Sonu Khadka

Personal information
- Full name: Sonu Khadka
- Born: 14 September 1994 (age 31) Nepal
- Batting: Right handed
- Bowling: Left arm fast medium
- Role: Bowler

International information
- National side: Nepal;
- T20I debut (cap 13): 14 January 2019 v UAE
- Last T20I: 7 December 2019 v Maldives

Career statistics
| Competition | WT20I |
| Matches | 9 |
| Runs scored | 12 |
| Batting average | 12.00 |
| 100s/50s | 0/0 |
| Top score | 12 |
| Balls bowled | 78 |
| Wickets | 3 |
| Bowling average | 22.66 |
| 5 wickets in innings | 0 |
| 10 wickets in match | 0 |
| Best bowling | 2/6 |
| Catches/stumpings | 1/– |

Medal record
Representing Nepal
Women's Cricket
South Asian Games
| Bronze medal – third place | 2019 Kathmandu/Pokhara | Team |
- Source: Cricinfo, 20 September 2021

= Sonu Khadka =

Nepali cricketer (born 1994)

Sonu Khadka (सोनु खड्का, born 14 September 1994) is a Nepalese cricketer who plays for the Nepal women's national cricket team.

== Playing career ==
On 14 January 2019, She made her Twenty20 International debut against UAE women's in the Thailand Women's T20 Smash.
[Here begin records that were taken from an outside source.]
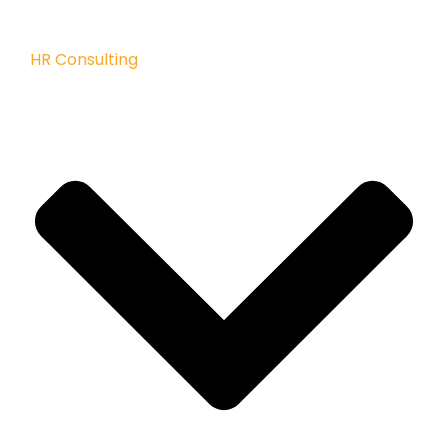
HR Consulting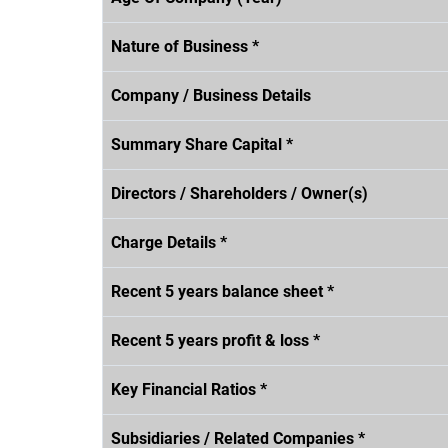
Nature of Business *
Company / Business Details
Summary Share Capital *
Directors / Shareholders / Owner(s)
Charge Details *
Recent 5 years balance sheet *
Recent 5 years profit & loss *
Key Financial Ratios *
Subsidiaries / Related Companies *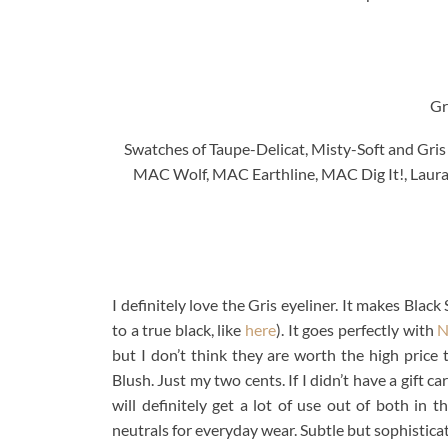
Gr
Swatches of Taupe-Delicat, Misty-Soft and Gris
MAC Wolf, MAC Earthline, MAC Dig It!, Laura
I definitely love the Gris eyeliner. It makes Bla
to a true black, like
here
). It goes perfectly with
N
but I don’t think they are worth the high price
Blush. Just my two cents. If I didn’t have a gift 
will definitely get a lot of use out of both in 
neutrals for everyday wear. Subtle but sophisticat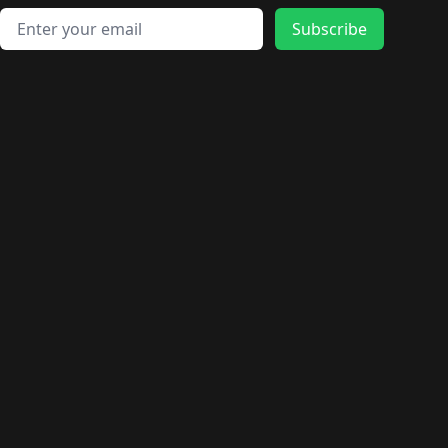
Email address
Subscribe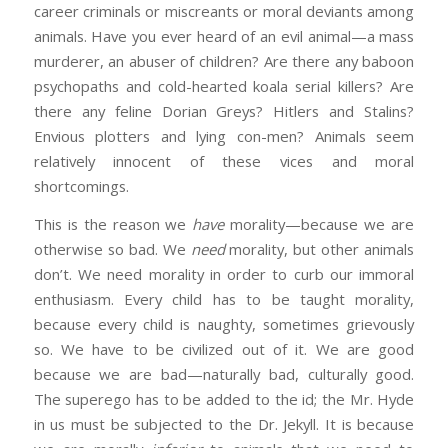
career criminals or miscreants or moral deviants among
animals. Have you ever heard of an evil animal—a mass
murderer, an abuser of children? Are there any baboon
psychopaths and cold-hearted koala serial killers? Are
there any feline Dorian Greys? Hitlers and Stalins?
Envious plotters and lying con-men? Animals seem
relatively innocent of these vices and moral
shortcomings.
This is the reason we
have
morality—because we are
otherwise so bad. We
need
morality, but other animals
don’t. We need morality in order to curb our immoral
enthusiasm. Every child has to be taught morality,
because every child is naughty, sometimes grievously
so. We have to be civilized out of it. We are good
because we are bad—naturally bad, culturally good.
The superego has to be added to the id; the Mr. Hyde
in us must be subjected to the Dr. Jekyll. It is because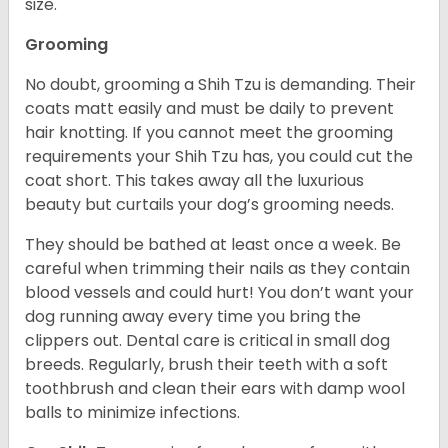
size.
Grooming
No doubt, grooming a Shih Tzu is demanding. Their
coats matt easily and must be daily to prevent
hair knotting. If you cannot meet the grooming
requirements your Shih Tzu has, you could cut the
coat short. This takes away all the luxurious
beauty but curtails your dog’s grooming needs.
They should be bathed at least once a week. Be
careful when trimming their nails as they contain
blood vessels and could hurt! You don’t want your
dog running away every time you bring the
clippers out. Dental care is critical in small dog
breeds. Regularly, brush their teeth with a soft
toothbrush and clean their ears with damp wool
balls to minimize infections.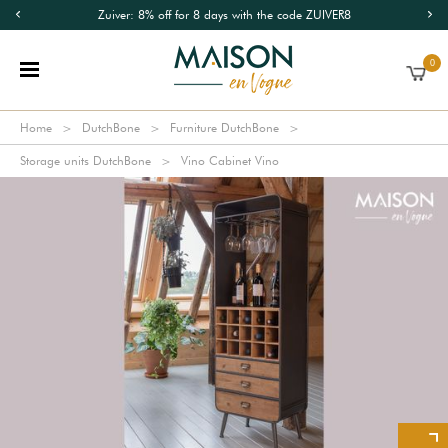
Zuiver: 8% off for 8 days with the code ZUIVER8
0
Home
DutchBone
Furniture DutchBone
Storage units DutchBone
Vino Cabinet Vino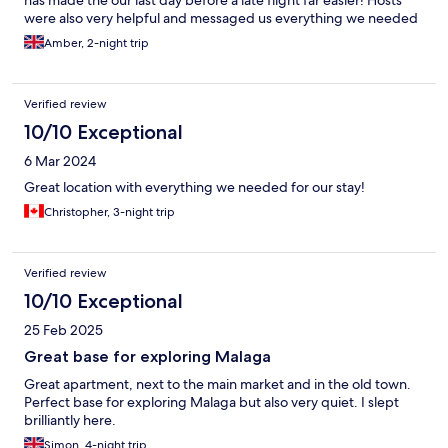
has made the our last day before a late flight far easier! Hosts
were also very helpful and messaged us everything we needed
before check in. Would definitely recommend!
Amber, 2-night trip
Verified review
10/10 Exceptional
6 Mar 2024
Great location with everything we needed for our stay!
Christopher, 3-night trip
Verified review
10/10 Exceptional
25 Feb 2025
Great base for exploring Malaga
Great apartment, next to the main market and in the old town.
Perfect base for exploring Malaga but also very quiet. I slept
brilliantly here.
Simon, 4-night trip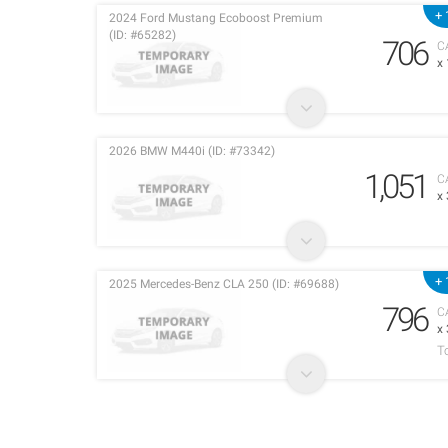
+ 
2024 Ford Mustang Ecoboost Premium
(ID: #65282)
706
C
x
2026 BMW M440i (ID: #73342)
1,051
C
x
+ 
2025 Mercedes-Benz CLA 250 (ID: #69688)
796
C
x
T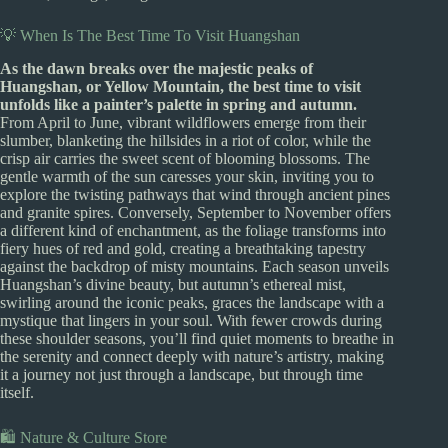
💡 When Is The Best Time To Visit Huangshan
As the dawn breaks over the majestic peaks of
Huangshan, or Yellow Mountain, the best time to visit
unfolds like a painter’s palette in spring and autumn.
From April to June, vibrant wildflowers emerge from their
slumber, blanketing the hillsides in a riot of color, while the
crisp air carries the sweet scent of blooming blossoms. The
gentle warmth of the sun caresses your skin, inviting you to
explore the twisting pathways that wind through ancient pines
and granite spires. Conversely, September to November offers
a different kind of enchantment, as the foliage transforms into
fiery hues of red and gold, creating a breathtaking tapestry
against the backdrop of misty mountains. Each season unveils
Huangshan’s divine beauty, but autumn’s ethereal mist,
swirling around the iconic peaks, graces the landscape with a
mystique that lingers in your soul. With fewer crowds during
these shoulder seasons, you’ll find quiet moments to breathe in
the serenity and connect deeply with nature’s artistry, making
it a journey not just through a landscape, but through time
itself.
🛍️ Nature & Culture Store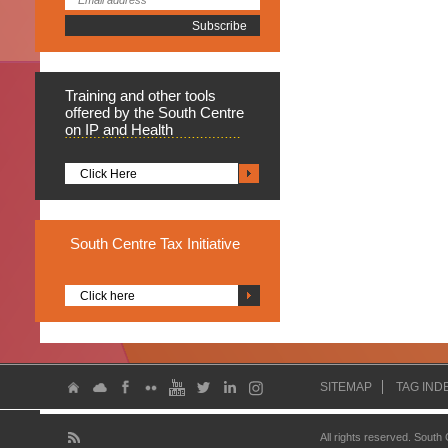
Training
and other tools
offered by the South Centre
on IP and Health
Click Here
South
Centre Tax Initiative
Click here
SITEMAP
TAG IND
All rights reserved. South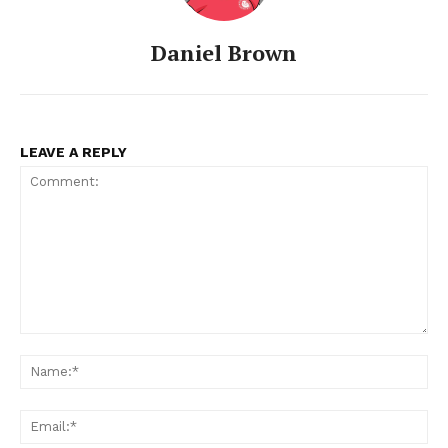
Daniel Brown
LEAVE A REPLY
Comment:
Na
Ema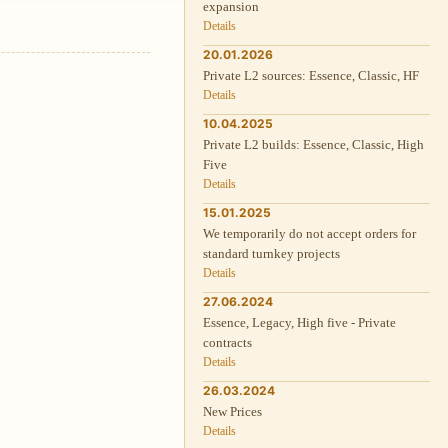
expansion
Details
20.01.2026
Private L2 sources: Essence, Classic, HF
Details
10.04.2025
Private L2 builds: Essence, Classic, High
Five
Details
15.01.2025
We temporarily do not accept orders for
standard turnkey projects
Details
27.06.2024
Essence, Legacy, High five - Private
contracts
Details
26.03.2024
New Prices
Details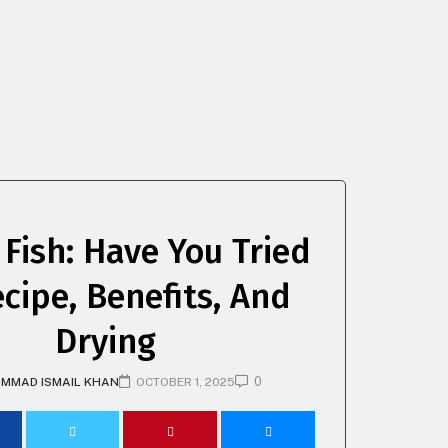
 Fish: Have You Tried
ecipe, Benefits, And
Drying
0
MMAD ISMAIL KHAN
OCTOBER 1, 2025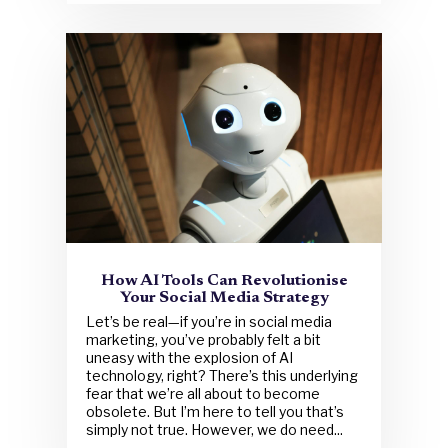
How AI Tools Can Revolutionise
Your Social Media Strategy
Let’s be real—if you’re in social media
marketing, you’ve probably felt a bit
uneasy with the explosion of AI
technology, right? There’s this underlying
fear that we’re all about to become
obsolete. But I’m here to tell you that’s
simply not true. However, we do need...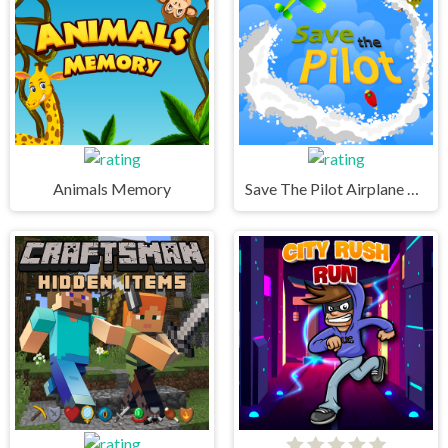
Animals Memory
Save The Pilot Airplane HTML5 Shooter Game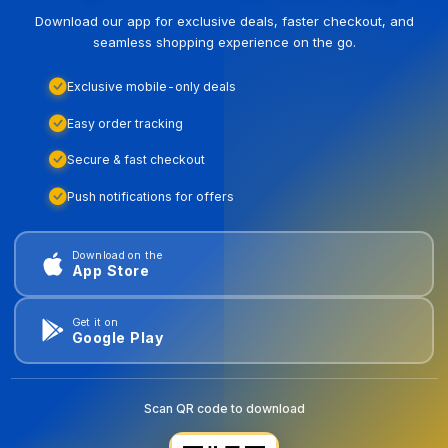
Download our app for exclusive deals, faster checkout, and
seamless shopping experience on the go.
Exclusive mobile-only deals
Easy order tracking
Secure & fast checkout
Push notifications for offers
Download on the
App Store
Get it on
Google Play
Scan QR code to download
She represented Nepal in the 2019 ICC Women's Qualifier Asia in Bangkok, Thailand. This tournament was the part of Asia region qualifier for the 2019 ICC Women's World Twenty20 Qualifier as well as the 2020 Women's Cricket World Cup Qualifier tournaments, with the top team progressing to both of them.